Larry Quinn, managing partner and minority owner of the Buffalo Sabres, says he'll keep "an open mind" on two GTA clubs, the same approach he says he had in a summer of uncertainty when it seemed the Phoenix Coyotes might set up in Hamilton and take a bite out of their Canadian market.

"Obviously, Toronto is the centre of the hockey universe, so draw your own conclusions about a second team (being a success)," Quinn said yesterday. "I've said the same thing, whether it pertains to a team in Toronto, Hamilton or Australia: If the league has a plan, we'll listen."

Ottawa Senators owner Eugene Melnyk declined to comment to Sun Media.

With the Coyotes staying in Arizona for the time being, the league now appears more agreeable to expanding or relocating into Southern Ontario -- on its terms, not those of maverick billionaire Jim Balsillie.

NHL deputy commissioner Bill Daly said this week he has begun to see the inevitability of a second team, as long as the move makes business sense. He doubted the Leafs would suffer financial hardship and that a majority league vote would be the final say about Leaf objections.

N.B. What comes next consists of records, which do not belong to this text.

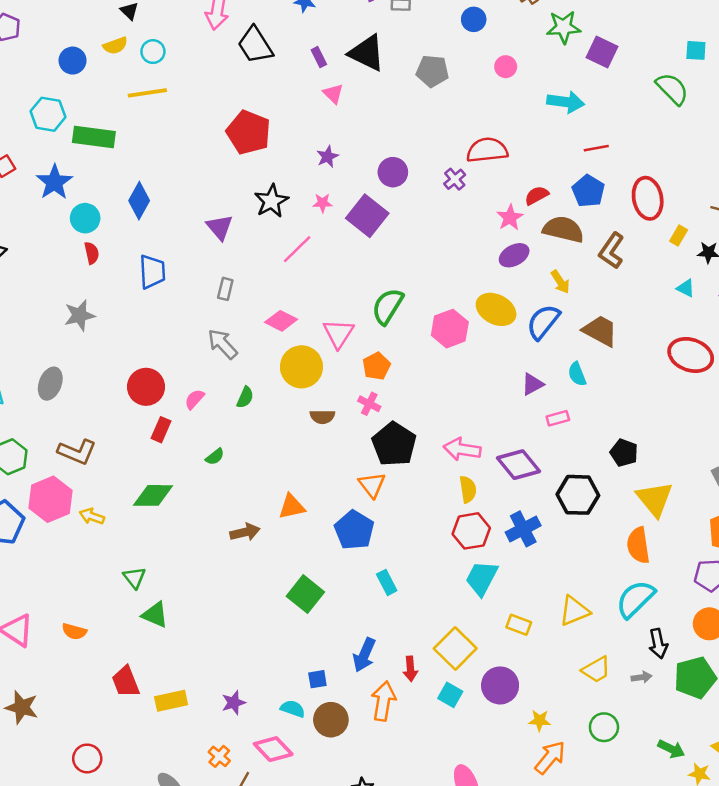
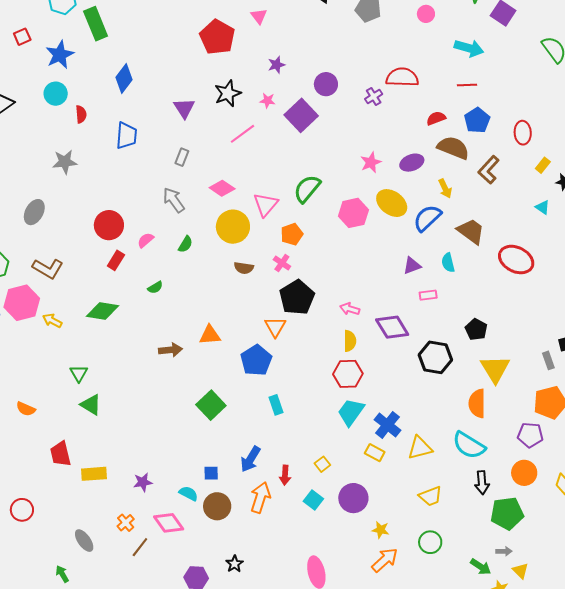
pink triangle: (333, 94) -> (259, 16), moved
green rectangle: (94, 137) -> (96, 24), turned 52
red line: (596, 148) -> (467, 85), moved
red ellipse: (648, 198) -> (523, 133), size x0.7
cyan circle: (85, 218) -> (56, 94), moved
pink star: (510, 218) -> (371, 162), moved
red ellipse: (691, 355) -> (516, 260), moved
pink arrow: (462, 449) -> (350, 309), size x0.7
blue cross: (523, 529) -> (387, 425), moved, turned -32
cyan semicircle: (635, 599) -> (469, 445), turned -112
yellow square: (455, 649) -> (322, 464), size x0.5
gray arrow: (642, 677) -> (504, 551), moved

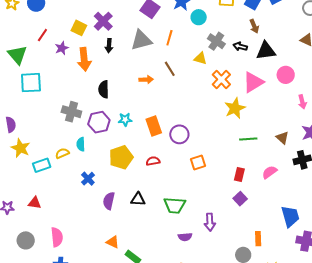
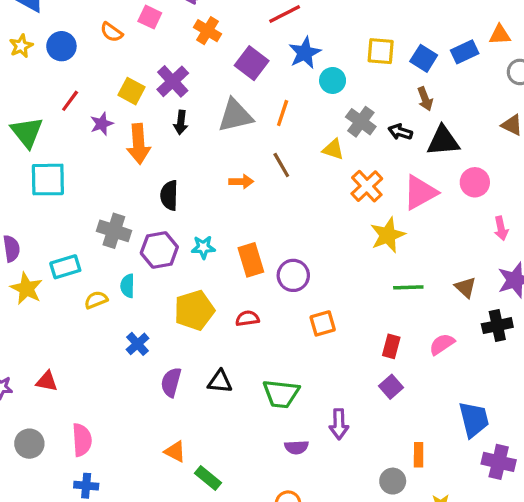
cyan rectangle: (42, 165) -> (65, 267), moved

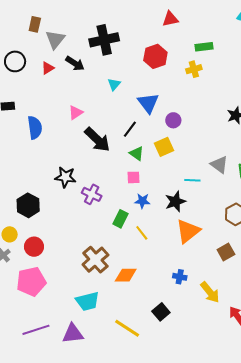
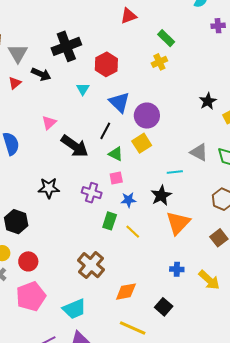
green rectangle: (204, 47) -> (166, 38), turned 60
red hexagon: (155, 56) -> (106, 64), moved
purple circle: (173, 120) -> (147, 116), size x1.6
purple cross: (92, 194) -> (92, 193), moved
orange diamond: (126, 275) -> (126, 292), moved
cyan trapezoid: (87, 301) -> (74, 309), moved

Leafs president Brian Burke already said his team would back any sound league business plan regarding two teams, which would likely include a payoff to the Leafs to settle territorial infringement.

The City of Vaughan, north of Toronto, tried to be first in line for a team when ex-Leaf and former NHL ref Kevin Maguire met with Daly in April on behalf of a potential ownership group that was eyeing land at Hwy 427 and Hwy 7. Others believe an arena can be built inside Toronto's borders, somewhere near the northern terminus of TTC subway lines.

Acting Mississauga Mayor Nando Iannicca made a pitch for his city of 700,000 to be considered, too,

"Where else?," Iannicca asked last night. "The airport is here, the infastructure is here, the fans from Hamilton and Buffalo would be closer and you could have a venue near one of the highways."

Iannicca said his council has heard from some parties exploring a team in Mississauga, but nothing concrete developed while the NHL-Balsillie fight raged.

That might change now.

Daly effectively sent Hamilton back to the starting line by saying Copps Coliseum did not meet modern NHL requirements for maximum revenue streams. Carolina Hurricanes general manager Jim Rutherford, a former Leaf who was raised in the area, thinks the Original Six club won't lose any fans.

T.O. IS LIKE NEW YORK

"It will be the same as baseball in New York," Rutherford predicted. "The Yankees will always be No. 1, even if the Mets have good teams.

"You can have successful second teams here and win Stanley Cups like New Jersey does, but the Rangers will always be the No. 1 team in that market."

Leafs players raised in the GTA were very supportive of the idea.

"We were all talking about it today ... look at New York," said Whitby's Wayne Primeau. "You can see it happening. There are so many hockey fans here."

Oakville-born John Mitchell said: "The pie is big enough. If the right business proposal is there, a second team would support itself. But I don't know if it would take Maple Leaf fans away."